Work order ▸
Only the count should appear in your answer: how many lines of the data below contain the word "românii"?

Transcribed page contents
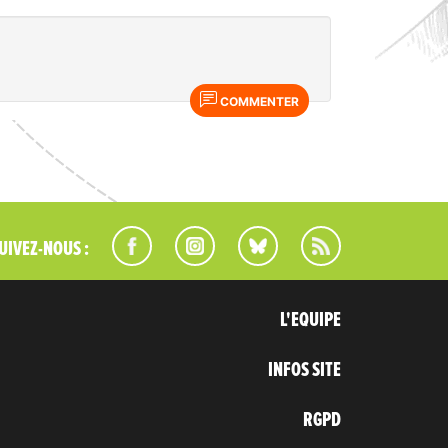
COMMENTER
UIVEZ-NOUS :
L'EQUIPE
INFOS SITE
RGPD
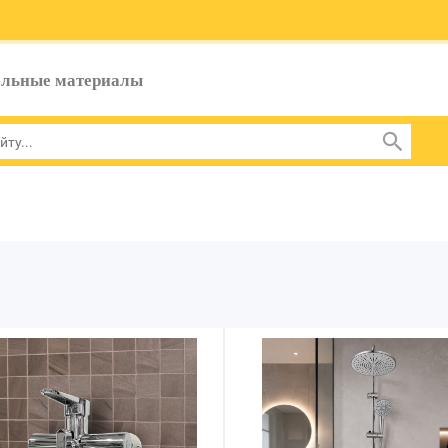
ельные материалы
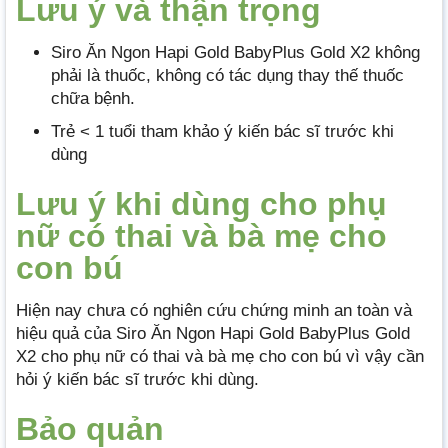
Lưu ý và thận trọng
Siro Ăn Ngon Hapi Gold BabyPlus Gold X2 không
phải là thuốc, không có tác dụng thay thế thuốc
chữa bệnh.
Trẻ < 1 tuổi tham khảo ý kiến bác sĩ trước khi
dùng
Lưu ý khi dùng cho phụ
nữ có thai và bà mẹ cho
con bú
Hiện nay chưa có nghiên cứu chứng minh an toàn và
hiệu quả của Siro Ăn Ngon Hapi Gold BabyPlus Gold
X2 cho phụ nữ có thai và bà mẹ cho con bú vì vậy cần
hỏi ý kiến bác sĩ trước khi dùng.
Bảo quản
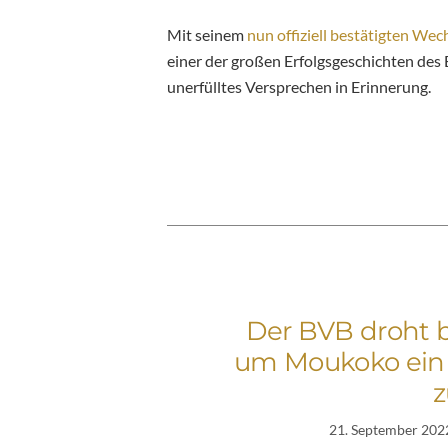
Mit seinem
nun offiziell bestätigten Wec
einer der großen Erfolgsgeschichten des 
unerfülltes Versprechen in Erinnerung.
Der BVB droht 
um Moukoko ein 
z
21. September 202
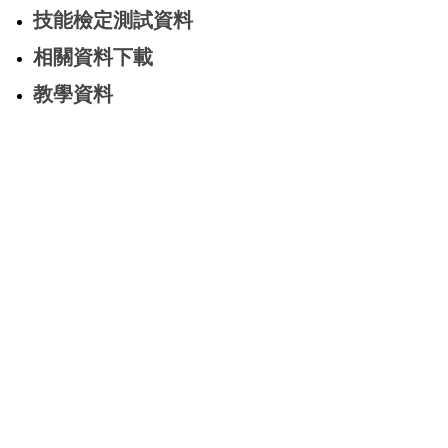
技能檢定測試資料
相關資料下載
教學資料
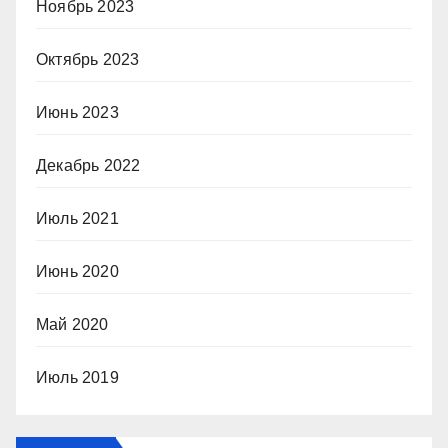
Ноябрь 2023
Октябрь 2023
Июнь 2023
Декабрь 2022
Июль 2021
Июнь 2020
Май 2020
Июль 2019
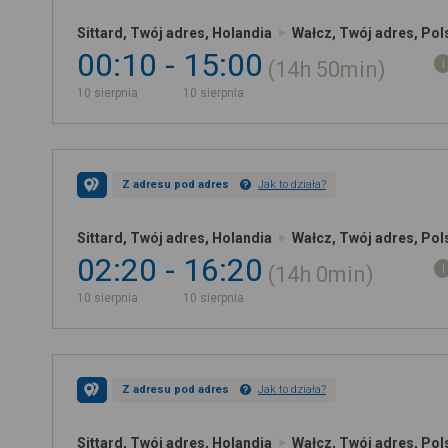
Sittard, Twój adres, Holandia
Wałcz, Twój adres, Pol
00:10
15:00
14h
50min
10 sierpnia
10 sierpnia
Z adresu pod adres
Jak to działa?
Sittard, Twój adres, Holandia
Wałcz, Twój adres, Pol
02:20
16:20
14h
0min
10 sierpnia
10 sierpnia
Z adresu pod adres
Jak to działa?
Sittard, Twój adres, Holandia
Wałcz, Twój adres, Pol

* * *

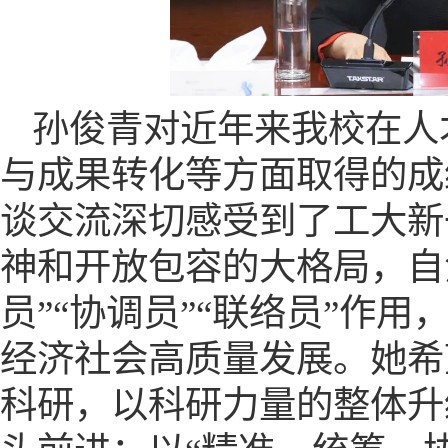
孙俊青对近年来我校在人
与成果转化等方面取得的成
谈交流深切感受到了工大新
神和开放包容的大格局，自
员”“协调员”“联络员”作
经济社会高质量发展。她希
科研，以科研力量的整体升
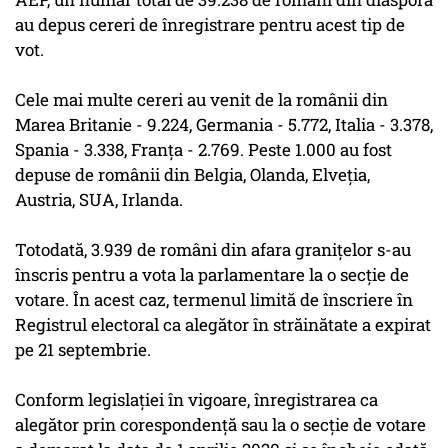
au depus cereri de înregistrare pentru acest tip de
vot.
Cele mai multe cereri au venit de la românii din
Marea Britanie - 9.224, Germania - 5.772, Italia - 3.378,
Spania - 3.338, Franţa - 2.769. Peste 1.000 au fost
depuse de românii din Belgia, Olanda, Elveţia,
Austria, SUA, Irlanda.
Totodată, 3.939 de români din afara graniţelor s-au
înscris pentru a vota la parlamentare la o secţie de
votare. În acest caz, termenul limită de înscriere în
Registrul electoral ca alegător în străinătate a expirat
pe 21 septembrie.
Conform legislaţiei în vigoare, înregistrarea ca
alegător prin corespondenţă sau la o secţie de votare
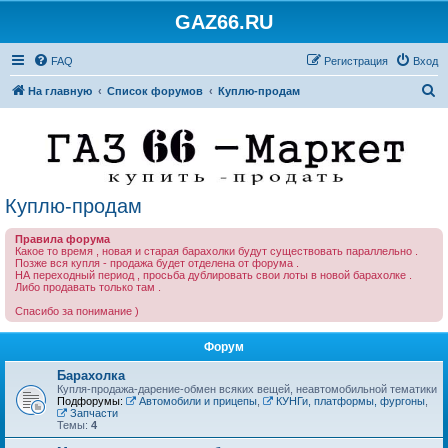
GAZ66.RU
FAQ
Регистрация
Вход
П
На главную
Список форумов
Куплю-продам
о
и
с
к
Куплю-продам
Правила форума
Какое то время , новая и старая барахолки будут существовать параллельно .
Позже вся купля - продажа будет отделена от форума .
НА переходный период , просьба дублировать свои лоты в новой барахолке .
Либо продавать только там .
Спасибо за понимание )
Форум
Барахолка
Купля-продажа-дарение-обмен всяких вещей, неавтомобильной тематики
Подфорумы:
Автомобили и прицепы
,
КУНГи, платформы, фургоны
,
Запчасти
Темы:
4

---

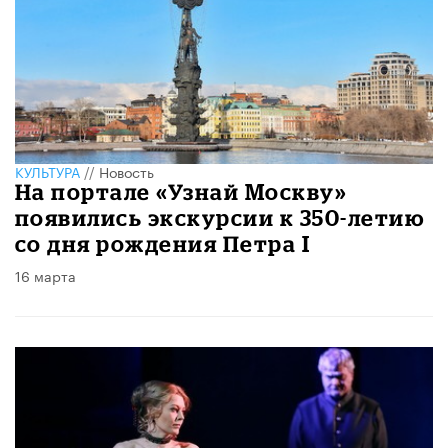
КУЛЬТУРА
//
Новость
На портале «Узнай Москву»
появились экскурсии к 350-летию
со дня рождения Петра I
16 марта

Task output ▸
2